Nevşehir ili Hacıbektaş ilçesi Köşektaş köyünde doğdum.İlk öğrenimimi köyümde tamamladım.Ortaokulu Kayseri Kadı Burhanettin Ortaokulunda,Liseyi Kayseri Sümer Lisesinde okudum.1980 Yılında öğrenim amacıyla Almanya'ya gittim.1982 Yılında Türkiye'ye dönerek Selçuk Üniversitesi Alman Dili ve Edebiyatını kazandım.1986 Yılında bu üniversiteden mezun oldum.1987-1988 Yıllarında 197.Dönem Yedek Subay olarak askerliğimi(Tuzla ve Hatay/Hassa) yaptım.
Askerlik dönüşü Özel Konya Anadolu Dershanesinde idareci olarak çalıştım.1992 Yılında Van ili Aksorguç (Özalp/Van) köyünde öğretmenliğe başladım.Zorunlu hizmetimi tamamladıktan sonra 1994-1998 yılları arası Nevşehir/Gülşehir Emmiler İ.Ö.Okulunda,1998-2001 Uçhisar Fatih İ.Ö.Okulunda görev yaptım.2001-2004 Yıllarında Alacaşar İ.Ö.Okulunda idareci olarak görev yaptıktan sonra Almanya'ya yurt dışı görevli öğretmen olarak gittim.

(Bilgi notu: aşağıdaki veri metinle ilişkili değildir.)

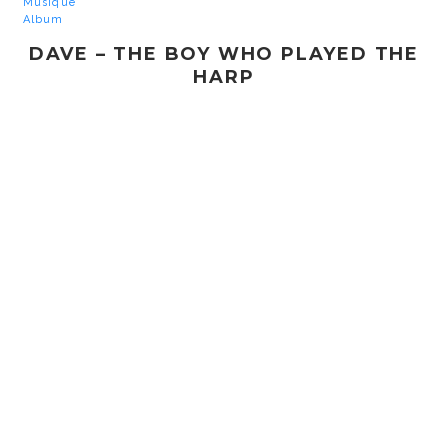
Musique
Album
DAVE – THE BOY WHO PLAYED THE
HARP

2007 Öğretim yılı sonunda yurt içi görevime dönerek Merkez Rauf Nail AKMAN İ.Ö.Okulunda göreve başladım.Halen Ürgüp Tesan Anadolu Öğretmen Lisesinde Almanca Öğretmeni olarak yapmaktayım.Evli ve iki çocuk babasıyım...
..
Kürtçe TV (Kanal Şeş)
06.02.2009 - 15:23Konumuz Kanal Şeş; Türkçe- Kürtçe Karşıtlığı Değil
Doğu Anadolu Bölgesinde görev yapmış bir öğretmen olarak orada tespit ettiğim eksikliklerin başında Kürtçe bir Tv'nin olmayışı geliyordu.Neden böyle bir eksiklik sorusunun cevabı ise iki dil arasındaki ortak kelimelerin kullanılmasıyla ikim dilin birbirinden uzak ve kopuk bir dil olmadığının anlaşılmasıydı. Oradaki halkın ben Türkçe bilmiyorum veya oraya giden devlet görevlisinin ben Kürtçe bilmiyorum mantığının temelden yanlış olduğunun görülmesiydi. Bu kanal bu amaca hizmet eder mi bilemem. Bunu zaman gösterecek. Bunun 18 yıl sonrası gerçekleşmiş olması büyük bir talihsizliktir.
Kaldığım süre içerisinde Kürtçe öğrenmeye çalıştım ve bir yabancı dil öğretmeni olarakta kısa sürede Kürtçenin semantiğini kavradım. Kürtçe sorulara Türkçe cevap vermeye başladığımda Hoca sen zaten Kürtçe biliyordun dediler. Hayır, tek kelime Kürtçe bilmeden o bölgeye gitmiştim.Önce şunu kabul etmekte yarar var; Kürtçe bir dildir. Hangi dillerin birleşiminden veya nasıl meydana geldiği beni ilgilendirmiyor. Yalnız o bölgede hakim olan Kürtçe dünyanın en zengin dili, en zor öğrenilen dili gibi ön yargılarında doğru olmadığını bilmelerinde yarar vardır. Du (almanca sen) kelimesini almanlar Kürtçeden çalmış, No (ingilizce hayır) kelimesini İngilizler Kürtçeden çalmışlar gibi.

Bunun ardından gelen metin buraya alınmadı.